Curfew in effect tonight across Erie County, through Sunday in Buffalo

Jun 2, 2020

Buffalo Mayor Byron Brown has issued a citywide curfew from 8 p.m. to 5 a.m. from Tuesday through Sunday to help curb the possibility of violent incidents stemming from civil unrest following the killing of George Floyd by a Minneapolis police officer. 

The mayor made the announcement at a late morning news briefing with Buffalo Police officials on Tuesday. 

Businesses, like the Burger King at Main and Utica in Buffalo, are shutting down because of the curfew.
Credit WBFO Photo

"The peaceful protest yesterday was ended by its organizers at a certain time. The people that stayed after were there for other reasons. They were not there out of concern, pain or anger about what happened to George Floyd. We cannot allow that to happen," Brown said of the unrest that triggered the curfew.

"So, to protect our residents, to protect our businesses, and to protect peaceful protesters exercising their freedom of speech rights, we will be implementing a curfew."  

Shortly after the mayor's announcement, Erie County Executive Mark Poloncarz announced a curfew would be in effect during the same timeframe Tuesday night in Amherst, Lackawanna, Cheektowaga, the Town of Tonawanda, and West Seneca. He later said, following futher consultations with local supervisers and mayors, the curfew would be extended countywide. 

Essential workers and travelers to and from the airport are not subject to the curfew.

"While I fully support peaceful protests, last night’s peaceful protest devolved into violence, and that is unacceptable. Ensuring public safety is our first priority and renewing the curfew is a necessary step toward that goal,” Poloncarz said, in a statement. 
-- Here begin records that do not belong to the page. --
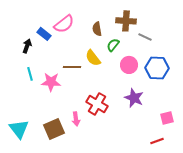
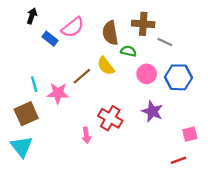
brown semicircle: (97, 29) -> (110, 33), size x1.5
green semicircle: (113, 45) -> (128, 51), turned 64
black arrow: (27, 46) -> (32, 16), moved
brown line: (72, 67) -> (82, 76), turned -42
brown square: (54, 129) -> (26, 114), moved

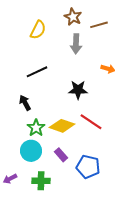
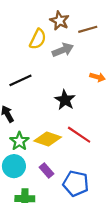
yellow semicircle: (38, 30) -> (38, 39), moved
gray arrow: (76, 44) -> (63, 50), turned -114
black star: (78, 90) -> (65, 100), turned 30

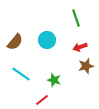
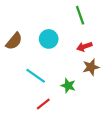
cyan line: (21, 74) -> (36, 76), moved
green star: (54, 80) -> (68, 86), moved

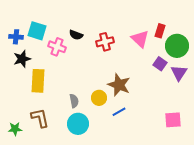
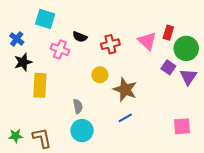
cyan square: (37, 31) -> (45, 19), moved
blue cross: (16, 37) -> (17, 39), turned 32
yellow circle: (99, 98) -> (100, 75), moved
brown L-shape: (40, 118) -> (42, 138), moved

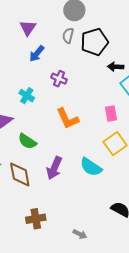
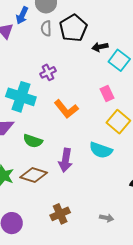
blue arrow: (37, 54) -> (22, 15), moved
purple cross: (59, 79) -> (48, 72), turned -35
cyan cross: (27, 96) -> (21, 97), size x1.8
brown diamond: (20, 174) -> (34, 175), turned -48

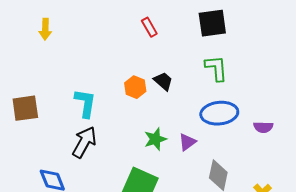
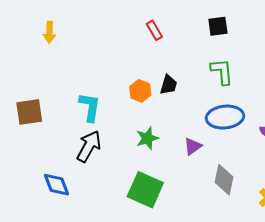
black square: (212, 23) -> (218, 26), size x0.7
black trapezoid: (163, 81) -> (169, 85), turned 65
green star: (155, 139) -> (147, 138), moved

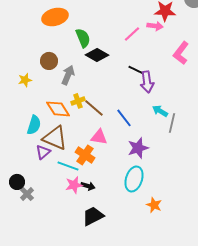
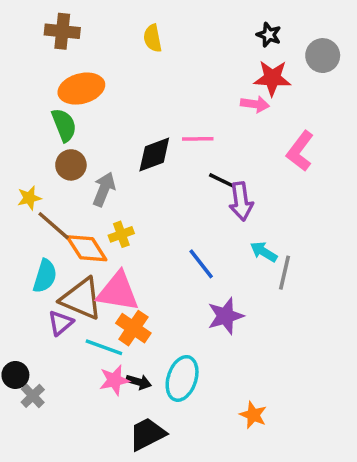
pink line: (132, 34) -> (198, 139), moved, turned 42
green semicircle: (83, 38) -> (64, 125), moved
black diamond: (97, 55) -> (154, 155), turned -50
brown line: (94, 108) -> (54, 226), moved
pink triangle: (99, 137) -> (118, 292), moved, size x1.5
cyan ellipse: (134, 179) -> (182, 378), moved

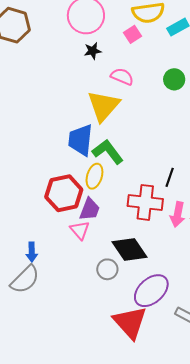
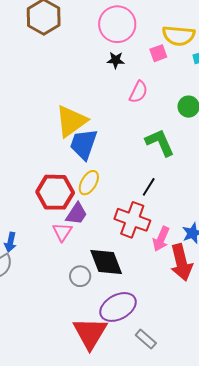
pink semicircle: (122, 77) -> (138, 92), turned 80
yellow triangle: (103, 106) -> (71, 121), moved
green L-shape: (108, 152) -> (160, 143), moved
black line: (170, 177) -> (149, 187), moved

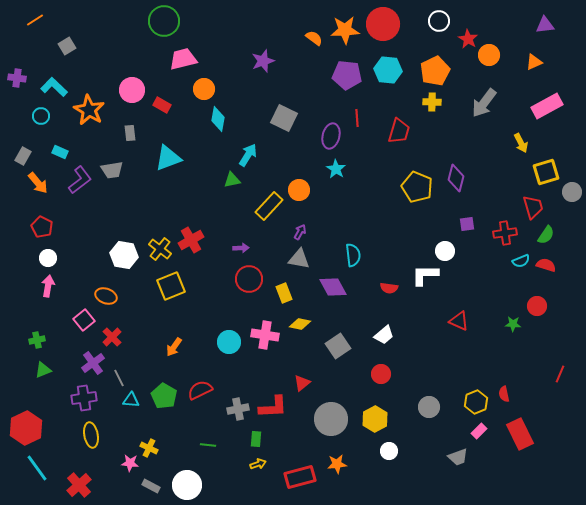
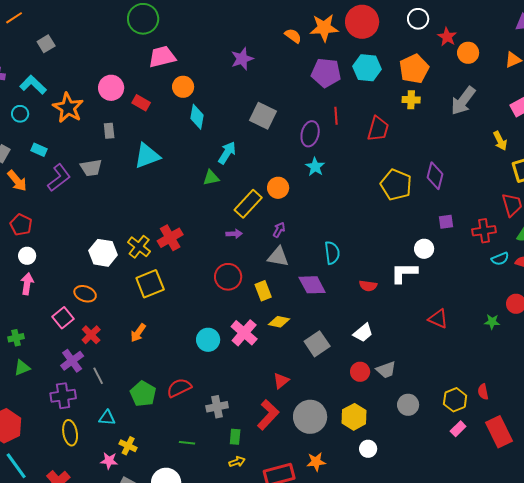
purple arrow: (241, 248) -> (234, 234), moved
pink cross: (265, 335) -> (244, 333), turned 32
orange arrow: (174, 347) -> (138, 333), moved
cyan triangle: (131, 400) -> (107, 418), moved
red L-shape: (273, 407) -> (268, 415), moved, turned -44
gray trapezoid: (458, 457) -> (386, 370), moved

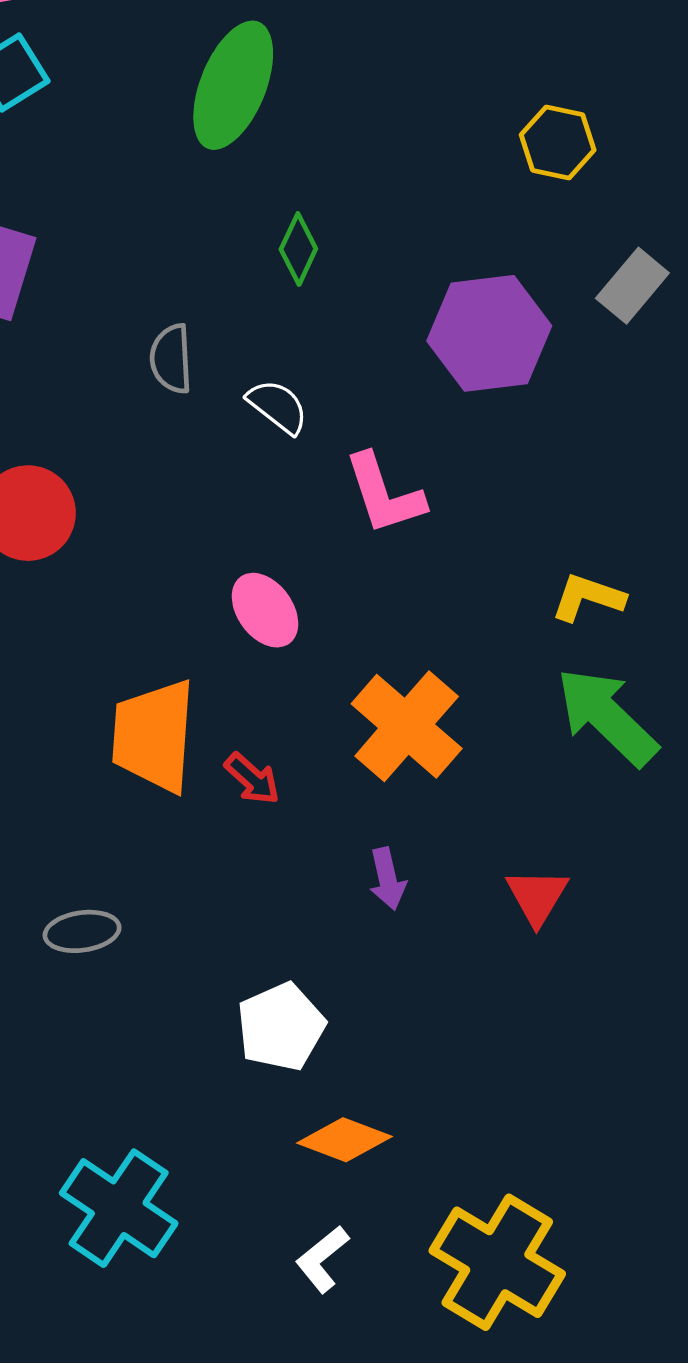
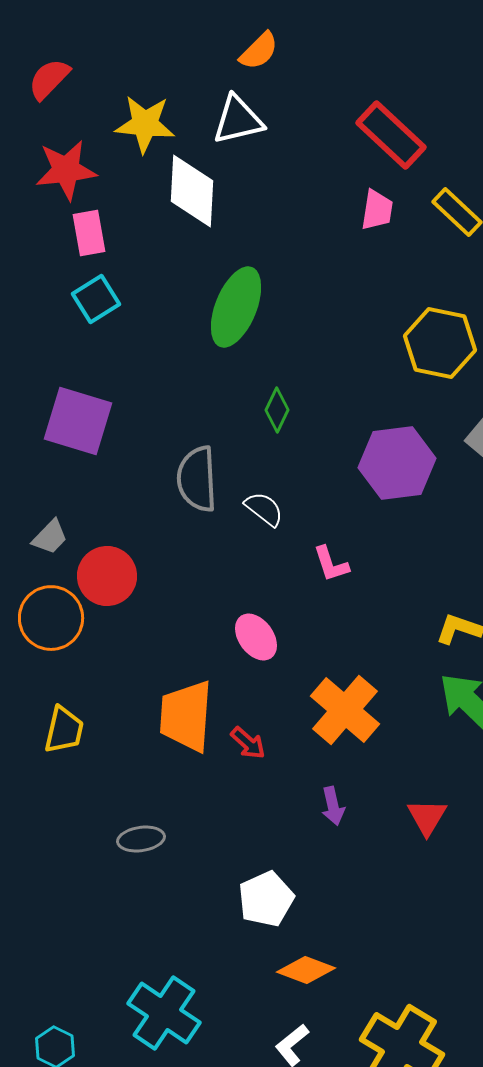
yellow hexagon: (558, 142) -> (440, 343), size x1.5
gray semicircle: (171, 359) -> (197, 479), size x1.5
pink L-shape: (384, 494) -> (331, 564), size x0.7

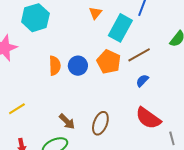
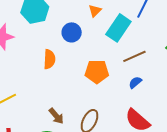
orange pentagon: (109, 62) -> (97, 72), moved, turned -30
blue circle: (78, 66) -> (72, 32), moved

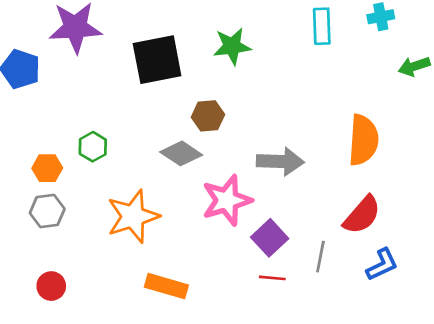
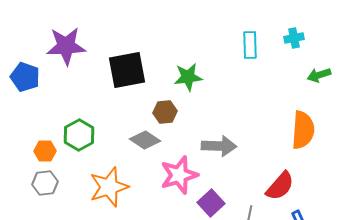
green star: (232, 46) -> (188, 77), moved
orange semicircle: (363, 140) -> (303, 130), moved
green hexagon: (93, 147) -> (79, 135), size x1.4

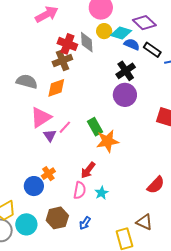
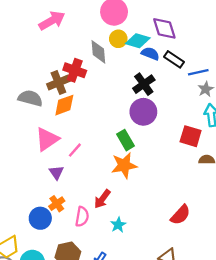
purple diamond: (144, 23) -> (164, 28), turned 30
red cross: (67, 44) -> (75, 70), moved
brown cross: (62, 60) -> (58, 83), moved
green rectangle: (95, 127) -> (125, 140), moved
purple triangle: (50, 136) -> (56, 172), moved
pink semicircle: (80, 190) -> (82, 217), moved

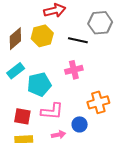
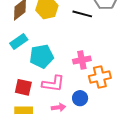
pink cross: (74, 70) -> (82, 60), moved

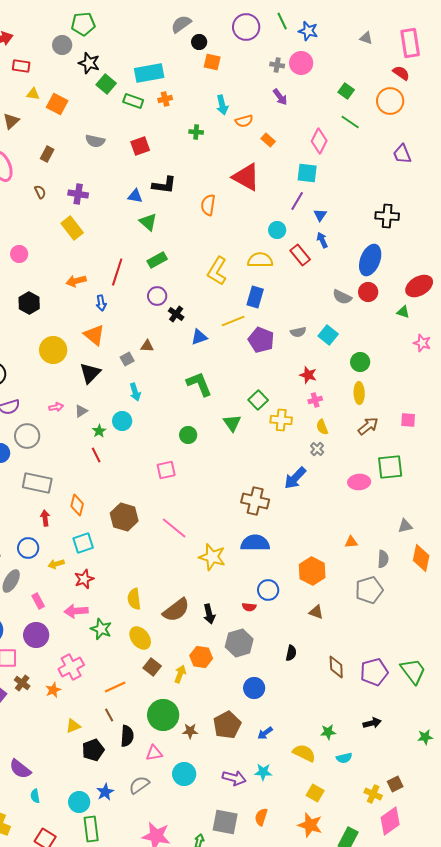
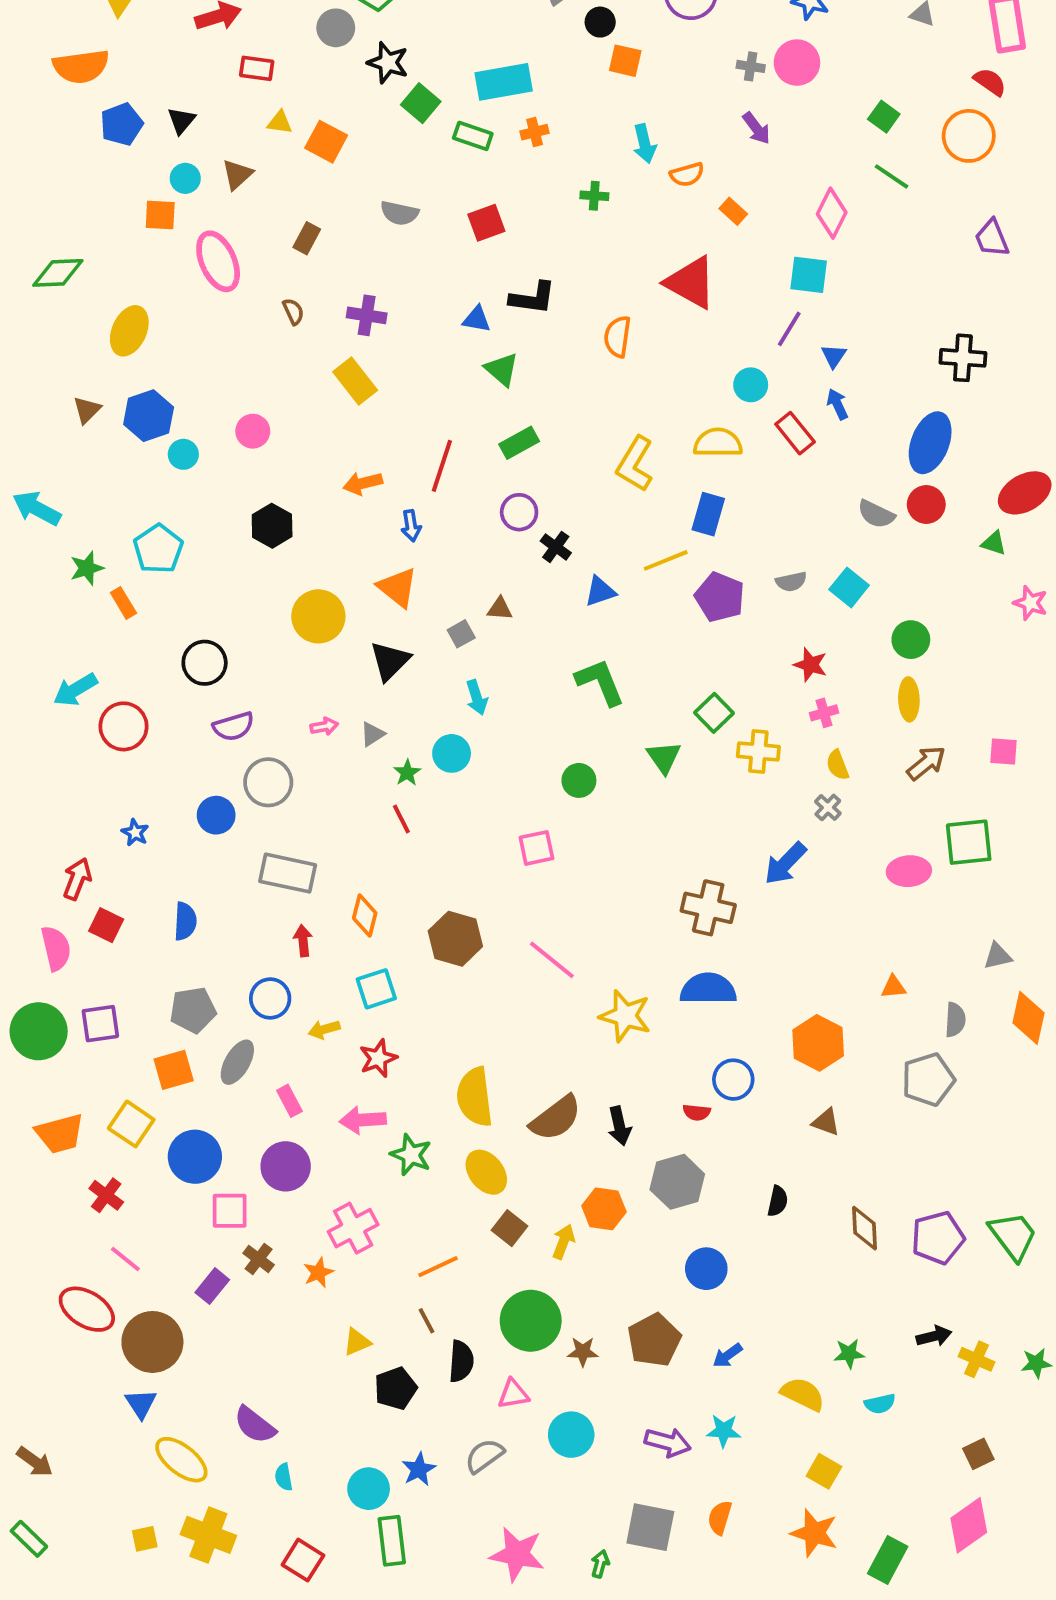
yellow semicircle: (134, 599) -> (475, 1097), size x1.4
yellow cross: (373, 794) -> (976, 1359), moved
Protests began Saturday in Buffalo and continued Sunday and Monday. Three law enforcement officers were injured on Bailey Avenue Monday night when a vehicle drove through a police blockade.

Asked about his decision not to call a curfew Monday night, Brown said he was encouraged by the peace he saw Sunday and in a protest earlier in the day Monday. Poloncarz, at a news conference Tuesday afternoon, expressed regret about the decision, saying "hindsight is 20/20 and we're not taking any chances today."